Bounding box prediction data
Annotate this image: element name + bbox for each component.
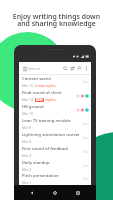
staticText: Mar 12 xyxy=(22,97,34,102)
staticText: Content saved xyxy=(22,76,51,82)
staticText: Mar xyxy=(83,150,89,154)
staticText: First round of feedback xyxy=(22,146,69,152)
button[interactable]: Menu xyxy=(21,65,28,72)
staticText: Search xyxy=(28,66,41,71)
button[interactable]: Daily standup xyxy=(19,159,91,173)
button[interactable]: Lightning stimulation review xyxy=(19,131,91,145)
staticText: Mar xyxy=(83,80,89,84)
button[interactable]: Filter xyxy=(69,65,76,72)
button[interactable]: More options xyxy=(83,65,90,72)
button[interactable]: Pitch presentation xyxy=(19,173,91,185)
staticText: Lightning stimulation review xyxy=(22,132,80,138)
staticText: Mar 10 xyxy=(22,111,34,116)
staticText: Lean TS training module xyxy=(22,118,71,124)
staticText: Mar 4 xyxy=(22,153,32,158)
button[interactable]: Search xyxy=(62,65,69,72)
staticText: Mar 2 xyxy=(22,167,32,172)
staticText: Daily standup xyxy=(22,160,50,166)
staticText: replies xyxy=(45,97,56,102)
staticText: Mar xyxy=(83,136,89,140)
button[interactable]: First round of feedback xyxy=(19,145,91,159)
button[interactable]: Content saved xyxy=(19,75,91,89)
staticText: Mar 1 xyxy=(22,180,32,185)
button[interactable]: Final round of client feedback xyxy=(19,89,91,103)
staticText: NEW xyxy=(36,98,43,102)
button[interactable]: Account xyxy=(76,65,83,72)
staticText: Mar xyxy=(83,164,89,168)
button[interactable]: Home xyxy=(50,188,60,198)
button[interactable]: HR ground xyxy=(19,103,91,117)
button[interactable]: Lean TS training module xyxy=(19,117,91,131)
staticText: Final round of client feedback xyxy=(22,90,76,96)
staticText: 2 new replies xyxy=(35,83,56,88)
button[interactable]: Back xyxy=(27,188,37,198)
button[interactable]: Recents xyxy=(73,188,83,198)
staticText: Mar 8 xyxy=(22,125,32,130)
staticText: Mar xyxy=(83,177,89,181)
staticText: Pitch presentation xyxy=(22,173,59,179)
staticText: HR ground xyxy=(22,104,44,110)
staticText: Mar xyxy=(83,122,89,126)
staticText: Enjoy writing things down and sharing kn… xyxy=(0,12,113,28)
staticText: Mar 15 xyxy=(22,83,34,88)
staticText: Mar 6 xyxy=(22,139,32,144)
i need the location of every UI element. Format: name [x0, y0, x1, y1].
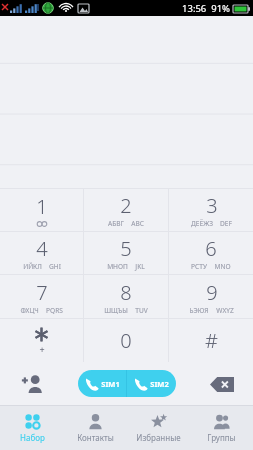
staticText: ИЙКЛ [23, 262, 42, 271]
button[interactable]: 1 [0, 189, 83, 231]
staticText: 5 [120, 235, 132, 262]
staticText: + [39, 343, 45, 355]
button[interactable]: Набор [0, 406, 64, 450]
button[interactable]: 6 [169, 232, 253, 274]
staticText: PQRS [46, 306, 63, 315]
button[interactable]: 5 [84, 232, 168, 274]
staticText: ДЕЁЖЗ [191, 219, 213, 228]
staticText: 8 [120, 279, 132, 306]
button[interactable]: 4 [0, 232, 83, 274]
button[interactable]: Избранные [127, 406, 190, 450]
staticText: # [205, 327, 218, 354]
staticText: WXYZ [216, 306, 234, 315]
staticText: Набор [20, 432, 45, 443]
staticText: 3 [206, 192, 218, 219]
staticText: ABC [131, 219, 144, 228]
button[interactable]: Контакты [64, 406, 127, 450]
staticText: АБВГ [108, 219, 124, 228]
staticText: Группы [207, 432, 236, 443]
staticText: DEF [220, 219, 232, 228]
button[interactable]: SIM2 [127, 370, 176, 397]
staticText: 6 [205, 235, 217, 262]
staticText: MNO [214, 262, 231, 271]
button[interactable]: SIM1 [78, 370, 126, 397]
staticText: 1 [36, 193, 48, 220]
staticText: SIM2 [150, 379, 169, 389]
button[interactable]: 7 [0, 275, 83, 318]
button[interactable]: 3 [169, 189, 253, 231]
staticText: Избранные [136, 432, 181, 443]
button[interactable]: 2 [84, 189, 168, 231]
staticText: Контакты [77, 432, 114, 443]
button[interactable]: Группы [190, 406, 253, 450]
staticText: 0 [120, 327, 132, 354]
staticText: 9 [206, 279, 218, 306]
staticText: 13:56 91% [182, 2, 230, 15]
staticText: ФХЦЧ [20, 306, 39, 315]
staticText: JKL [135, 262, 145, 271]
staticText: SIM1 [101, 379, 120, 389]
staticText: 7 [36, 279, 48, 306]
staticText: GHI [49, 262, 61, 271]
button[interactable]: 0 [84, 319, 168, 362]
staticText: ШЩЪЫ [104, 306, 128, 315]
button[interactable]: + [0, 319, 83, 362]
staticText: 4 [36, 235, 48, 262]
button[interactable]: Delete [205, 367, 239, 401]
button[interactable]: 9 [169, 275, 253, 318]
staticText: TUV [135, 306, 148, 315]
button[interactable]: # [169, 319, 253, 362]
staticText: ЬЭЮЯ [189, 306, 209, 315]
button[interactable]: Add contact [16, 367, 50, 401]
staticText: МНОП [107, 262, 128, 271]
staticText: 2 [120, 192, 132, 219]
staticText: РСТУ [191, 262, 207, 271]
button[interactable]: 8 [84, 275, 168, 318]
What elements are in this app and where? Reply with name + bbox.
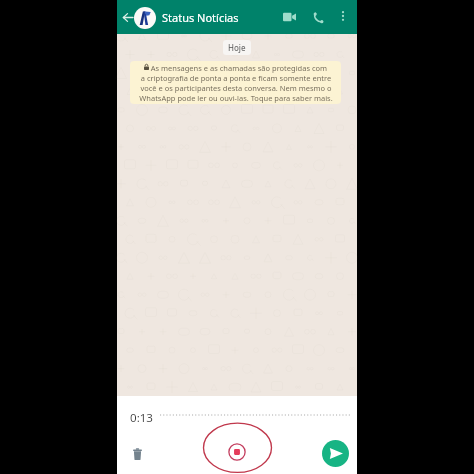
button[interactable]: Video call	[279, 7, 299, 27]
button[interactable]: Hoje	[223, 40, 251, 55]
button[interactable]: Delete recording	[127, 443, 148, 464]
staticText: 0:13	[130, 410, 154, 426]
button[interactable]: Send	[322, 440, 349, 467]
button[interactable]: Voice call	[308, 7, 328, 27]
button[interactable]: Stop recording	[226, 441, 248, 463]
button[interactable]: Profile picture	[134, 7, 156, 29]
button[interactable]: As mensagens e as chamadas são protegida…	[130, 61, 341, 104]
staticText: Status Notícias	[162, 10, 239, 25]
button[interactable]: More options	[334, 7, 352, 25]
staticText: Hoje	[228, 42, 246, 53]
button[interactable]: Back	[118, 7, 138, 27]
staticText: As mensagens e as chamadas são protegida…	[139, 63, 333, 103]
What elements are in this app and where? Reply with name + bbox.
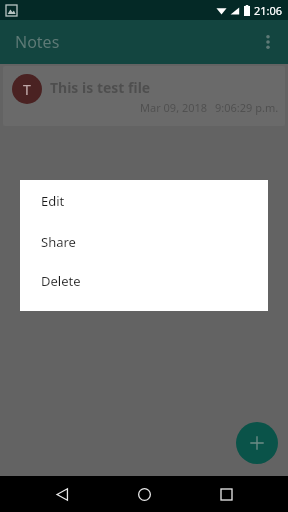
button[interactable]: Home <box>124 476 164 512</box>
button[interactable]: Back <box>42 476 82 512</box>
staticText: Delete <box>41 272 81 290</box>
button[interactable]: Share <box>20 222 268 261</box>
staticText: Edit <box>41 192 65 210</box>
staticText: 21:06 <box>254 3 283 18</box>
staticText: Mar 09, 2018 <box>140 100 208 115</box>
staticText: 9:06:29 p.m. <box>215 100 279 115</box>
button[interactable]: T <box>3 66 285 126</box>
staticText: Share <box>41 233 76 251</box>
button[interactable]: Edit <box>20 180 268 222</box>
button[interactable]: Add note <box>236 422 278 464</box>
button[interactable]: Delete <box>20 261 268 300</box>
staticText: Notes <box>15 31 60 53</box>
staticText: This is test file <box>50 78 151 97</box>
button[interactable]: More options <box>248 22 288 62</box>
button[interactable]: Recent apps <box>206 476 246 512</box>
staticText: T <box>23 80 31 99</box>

** Work instructions **
A faithful copy of every record is needed here. Leave the images out of it.

** Exercise response **
Annotate this image: element name + bbox for each component.
staticText: Mar 12 xyxy=(22,97,34,102)
staticText: Content saved xyxy=(22,76,51,82)
staticText: Mar xyxy=(83,150,89,154)
staticText: First round of feedback xyxy=(22,146,69,152)
button[interactable]: Menu xyxy=(21,65,28,72)
staticText: Search xyxy=(28,66,41,71)
button[interactable]: Daily standup xyxy=(19,159,91,173)
button[interactable]: Lightning stimulation review xyxy=(19,131,91,145)
staticText: Mar xyxy=(83,80,89,84)
button[interactable]: Filter xyxy=(69,65,76,72)
button[interactable]: More options xyxy=(83,65,90,72)
button[interactable]: Pitch presentation xyxy=(19,173,91,185)
staticText: Lightning stimulation review xyxy=(22,132,80,138)
staticText: Mar 10 xyxy=(22,111,34,116)
staticText: Lean TS training module xyxy=(22,118,71,124)
staticText: Mar 4 xyxy=(22,153,32,158)
button[interactable]: Search xyxy=(62,65,69,72)
staticText: Mar 2 xyxy=(22,167,32,172)
staticText: Daily standup xyxy=(22,160,50,166)
staticText: replies xyxy=(45,97,56,102)
staticText: Mar xyxy=(83,136,89,140)
button[interactable]: First round of feedback xyxy=(19,145,91,159)
button[interactable]: Content saved xyxy=(19,75,91,89)
staticText: Mar 1 xyxy=(22,180,32,185)
button[interactable]: Final round of client feedback xyxy=(19,89,91,103)
staticText: NEW xyxy=(36,98,43,102)
button[interactable]: Account xyxy=(76,65,83,72)
staticText: Mar xyxy=(83,164,89,168)
button[interactable]: Home xyxy=(50,188,60,198)
button[interactable]: HR ground xyxy=(19,103,91,117)
button[interactable]: Lean TS training module xyxy=(19,117,91,131)
staticText: Final round of client feedback xyxy=(22,90,76,96)
staticText: 2 new replies xyxy=(35,83,56,88)
button[interactable]: Back xyxy=(27,188,37,198)
button[interactable]: Recents xyxy=(73,188,83,198)
staticText: Mar 8 xyxy=(22,125,32,130)
staticText: Mar xyxy=(83,177,89,181)
staticText: Pitch presentation xyxy=(22,173,59,179)
staticText: HR ground xyxy=(22,104,44,110)
staticText: Mar xyxy=(83,122,89,126)
staticText: Enjoy writing things down and sharing kn… xyxy=(0,12,113,28)
staticText: Mar 15 xyxy=(22,83,34,88)
staticText: Mar 6 xyxy=(22,139,32,144)
i need the location of every UI element. Format: name [x0, y0, x1, y1].
staticText: ИЙКЛ [23, 262, 42, 271]
button[interactable]: 1 [0, 189, 83, 231]
staticText: 5 [120, 235, 132, 262]
staticText: + [39, 343, 45, 355]
button[interactable]: Набор [0, 406, 64, 450]
button[interactable]: 6 [169, 232, 253, 274]
staticText: PQRS [46, 306, 63, 315]
button[interactable]: 5 [84, 232, 168, 274]
staticText: ДЕЁЖЗ [191, 219, 213, 228]
staticText: 8 [120, 279, 132, 306]
button[interactable]: 4 [0, 232, 83, 274]
button[interactable]: Избранные [127, 406, 190, 450]
staticText: # [205, 327, 218, 354]
staticText: WXYZ [216, 306, 234, 315]
staticText: Набор [20, 432, 45, 443]
staticText: 3 [206, 192, 218, 219]
staticText: ABC [131, 219, 144, 228]
button[interactable]: Контакты [64, 406, 127, 450]
staticText: АБВГ [108, 219, 124, 228]
staticText: Группы [207, 432, 236, 443]
staticText: DEF [220, 219, 232, 228]
button[interactable]: SIM2 [127, 370, 176, 397]
staticText: 6 [205, 235, 217, 262]
staticText: MNO [214, 262, 231, 271]
button[interactable]: SIM1 [78, 370, 126, 397]
staticText: 1 [36, 193, 48, 220]
staticText: SIM2 [150, 379, 169, 389]
button[interactable]: 7 [0, 275, 83, 318]
button[interactable]: 3 [169, 189, 253, 231]
staticText: Избранные [136, 432, 181, 443]
button[interactable]: 2 [84, 189, 168, 231]
staticText: Контакты [77, 432, 114, 443]
button[interactable]: Группы [190, 406, 253, 450]
staticText: 0 [120, 327, 132, 354]
staticText: 9 [206, 279, 218, 306]
staticText: 13:56 91% [182, 2, 230, 15]
staticText: ФХЦЧ [20, 306, 39, 315]
staticText: JKL [135, 262, 145, 271]
staticText: SIM1 [101, 379, 120, 389]
staticText: 7 [36, 279, 48, 306]
staticText: GHI [49, 262, 61, 271]
button[interactable]: 0 [84, 319, 168, 362]
staticText: ШЩЪЫ [104, 306, 128, 315]
button[interactable]: + [0, 319, 83, 362]
staticText: 4 [36, 235, 48, 262]
button[interactable]: Delete [205, 367, 239, 401]
button[interactable]: 9 [169, 275, 253, 318]
staticText: TUV [135, 306, 148, 315]
button[interactable]: # [169, 319, 253, 362]
staticText: ЬЭЮЯ [189, 306, 209, 315]
button[interactable]: Add contact [16, 367, 50, 401]
staticText: МНОП [107, 262, 128, 271]
staticText: 2 [120, 192, 132, 219]
staticText: РСТУ [191, 262, 207, 271]
button[interactable]: 8 [84, 275, 168, 318]
What elements are in this app and where? Reply with name + bbox.
button[interactable]: Video call	[279, 7, 299, 27]
button[interactable]: Hoje	[223, 40, 251, 55]
button[interactable]: Delete recording	[127, 443, 148, 464]
staticText: 0:13	[130, 410, 154, 426]
button[interactable]: Send	[322, 440, 349, 467]
button[interactable]: Voice call	[308, 7, 328, 27]
button[interactable]: Stop recording	[226, 441, 248, 463]
button[interactable]: Profile picture	[134, 7, 156, 29]
button[interactable]: As mensagens e as chamadas são protegida…	[130, 61, 341, 104]
staticText: Status Notícias	[162, 10, 239, 25]
button[interactable]: More options	[334, 7, 352, 25]
staticText: Hoje	[228, 42, 246, 53]
button[interactable]: Back	[118, 7, 138, 27]
staticText: As mensagens e as chamadas são protegida…	[139, 63, 333, 103]
What elements are in this app and where? Reply with name + bbox.
button[interactable]: Home <box>124 476 164 512</box>
button[interactable]: Back <box>42 476 82 512</box>
staticText: Delete <box>41 272 81 290</box>
button[interactable]: Share <box>20 222 268 261</box>
staticText: Edit <box>41 192 65 210</box>
staticText: 21:06 <box>254 3 283 18</box>
staticText: Mar 09, 2018 <box>140 100 208 115</box>
staticText: 9:06:29 p.m. <box>215 100 279 115</box>
button[interactable]: T <box>3 66 285 126</box>
staticText: Share <box>41 233 76 251</box>
button[interactable]: Edit <box>20 180 268 222</box>
button[interactable]: Add note <box>236 422 278 464</box>
button[interactable]: Delete <box>20 261 268 300</box>
staticText: Notes <box>15 31 60 53</box>
staticText: This is test file <box>50 78 151 97</box>
button[interactable]: More options <box>248 22 288 62</box>
button[interactable]: Recent apps <box>206 476 246 512</box>
staticText: T <box>23 80 31 99</box>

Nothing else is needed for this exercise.